Mark Dobson: I wear factor 50, renal patients are at more risk of skin cancer
In his weekly column, kidney transplant recipient Mark Dobson, the son of former MLA Jo-Anne, looks back at the Renal Dialysis Roadshow at his local hospital, where there was further big news
We have all been basking in a very fortunate fortnight of sweltering heat and sunshine. A rare, but none-the-less very welcome if warm June for us all.
However, when considering staying healthy in the sunshine I want to focus for a moment on its impact upon renal and transplant patients. Mum has been constantly nagging me to wear my factor 50 when I am outside, which as any renal patient will know is the essential advice we receive from our doctors because of our higher risk of developing skin cancer.
In fact, transplant patients can be up to three times more likely to get skin cancers because of the immuno-supressant drugs we all need to take.
It's something we have to live with - hence all the nagging!
Obviously the risk is always there for everyone and you don't need to be a renal patient or post-transplant to take heed of those warnings to take care in the sun.
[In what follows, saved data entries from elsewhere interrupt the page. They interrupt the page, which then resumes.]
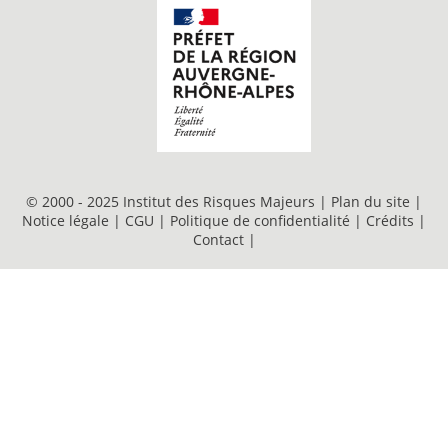
© 2000 - 2025 Institut des Risques Majeurs |
Plan du site
|
Notice légale
|
CGU
|
Politique de confidentialité
|
Crédits
|
Contact
|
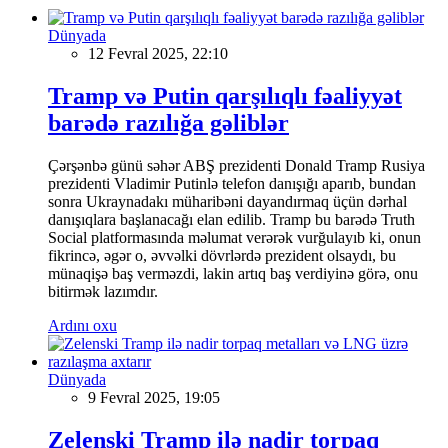
Dünyada
12 Fevral 2025, 22:10
Tramp və Putin qarşılıqlı fəaliyyət
barədə razılığa gəliblər
Çərşənbə günü səhər ABŞ prezidenti Donald Tramp Rusiya
prezidenti Vladimir Putinlə telefon danışığı aparıb, bundan
sonra Ukraynadakı müharibəni dayandırmaq üçün dərhal
danışıqlara başlanacağı elan edilib. Tramp bu barədə Truth
Social platformasında məlumat verərək vurğulayıb ki, onun
fikrincə, əgər o, əvvəlki dövrlərdə prezident olsaydı, bu
münaqişə baş verməzdi, lakin artıq baş verdiyinə görə, onu
bitirmək lazımdır.
Ardını oxu
Dünyada
9 Fevral 2025, 19:05
Zelenski Tramp ilə nadir torpaq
Speaking of good health advice, there was plenty on offer last week at the Renal Dialysis Roadshow at Daisy Hill Hospital in Newry, which was jointly organised by the Southern Trust, Kidney Care UK and the Northern Ireland transplant charities NIKPA & NIKRF.
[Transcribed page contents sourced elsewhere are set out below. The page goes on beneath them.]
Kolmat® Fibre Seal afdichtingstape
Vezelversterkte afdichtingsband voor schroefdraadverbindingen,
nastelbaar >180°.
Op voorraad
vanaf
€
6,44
It was lovely to see everyone back on the ward again and also to get the chance to hear some wonderful stories of love and devotion from patients and their families.
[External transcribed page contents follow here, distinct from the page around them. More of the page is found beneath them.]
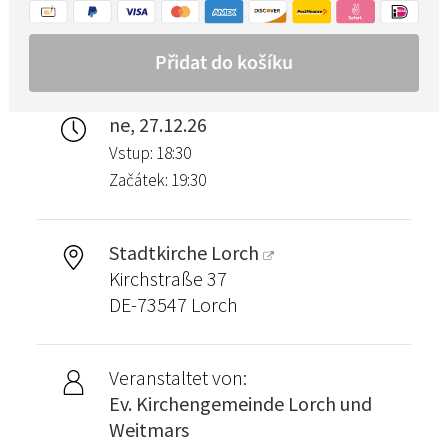
ne, 27.12.26
Vstup: 18:30
Začátek: 19:30
Stadtkirche Lorch
Kirchstraße 37
DE-73547 Lorch
Veranstaltet von:
Ev. Kirchengemeinde Lorch und
Weitmars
What a lovely sight it was to get all the nurses and auxiliaries from the ward together for a photo in the main reception with the charity representatives. It was a great chance for me to once again spend some time with the wonderful professionals who looked after me during my seven months on dialysis - they really do care and mean the world to me.
I have written before about how your journeys criss-cross in hospital and it was great for mum and I to chat with people who were on dialysis, waiting on a transplant or post transplant like ourselves - we share so much on our journey with everyone.
Well done again to everyone who organised, attended and helped out at the five events across Northern Ireland - especially William Johnston for his constant hard work and dedication and to those who volunteered to be hooked up to dialysis in the units and the camper van to demonstrate the versatility of home dialysis.
It was also great news to wake up on Monday morning to see the additional investment being made available for Daisy Hill Hospital.
Those who work in it and the many patients who attend and rely on its dedicated services - not least my former fellow dialysis patients - will be absolutely delighted to hear that there is a long-term strategy for the hospital.
Personally, I have many reasons to be grateful to Daisy Hill and the role it has had and continues to play in my life and my health. None of us know when we may need to rely on the health service. I have had the fortune of seeing how well the links operate between the regional renal service in Daisy Hill and the central renal and transplant units at the Belfast City Hospital.
However, it must always be remembered that it is the dedicated professionals who make any service possible and supporting staff in their vital roles is absolutely critical to the future of our health service in Northern Ireland.
Finally, I want to give a shout out to Keith and Kathryn Anderson from Portadown. Keith received a transplanted kidney from his sister Paula just a few weeks before mum and I had our transplant.
Alongside Keith's mum Anne, Aunt Noell and others, they organised a fantastic fundraising evening in the Legion in Portadown on Saturday night to raise money for Kidney Care UK and for the NI Kidney Research Fund.
I know how much hard work and effort they all put into the evening and send them my love and best wishes until we catch up again soon.
It's always lovely to hear about people going that extra mile to help support our local organ donation and kidney charities. It makes a massive difference to the lives of people living with kidney failure.